In mathematics, a space form is a complete Riemannian manifold M of constant sectional curvature K. The three most fundamental examples are Euclidean n-space, the n-dimensional sphere, and hyperbolic space, although a space form need not be simply connected.

== Reduction to generalized crystallography ==

The Killing–Hopf theorem of Riemannian geometry states that the universal cover of an n-dimensional space form $M^n$ with curvature $K = -1$ is isometric to $H^n$, hyperbolic space; with curvature $K = 0$ is isometric to $R^n$, Euclidean n-space; and with curvature $K = +1$ is isometric to $S^n$, the n-dimensional sphere of points distance 1 from the origin in $R^{n+1}$.

By rescaling the Riemannian metric on $H^n$, we may create a space $M_K$ of constant curvature $K$ for any $K < 0$. Similarly, by rescaling the Riemannian metric on $S^n$, we may create a space $M_K$ of constant curvature $K$ for any $K > 0$. Thus the universal cover of a space form $M$ with constant curvature $K$ is isometric to $M_K$.
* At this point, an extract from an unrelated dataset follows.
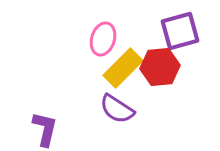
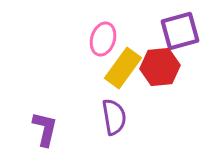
yellow rectangle: rotated 9 degrees counterclockwise
purple semicircle: moved 3 px left, 8 px down; rotated 132 degrees counterclockwise
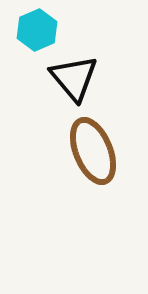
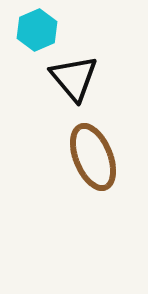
brown ellipse: moved 6 px down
This reduces the problem of studying space forms to studying discrete groups of isometries $\Gamma$ of $M_K$ which act properly discontinuously. Note that the fundamental group of $M$, $\pi_1(M)$, will be isomorphic to $\Gamma$. Groups acting in this manner on $R^n$ are called crystallographic groups. Groups acting in this manner on $H^2$ and $H^3$ are called Fuchsian groups and Kleinian groups, respectively.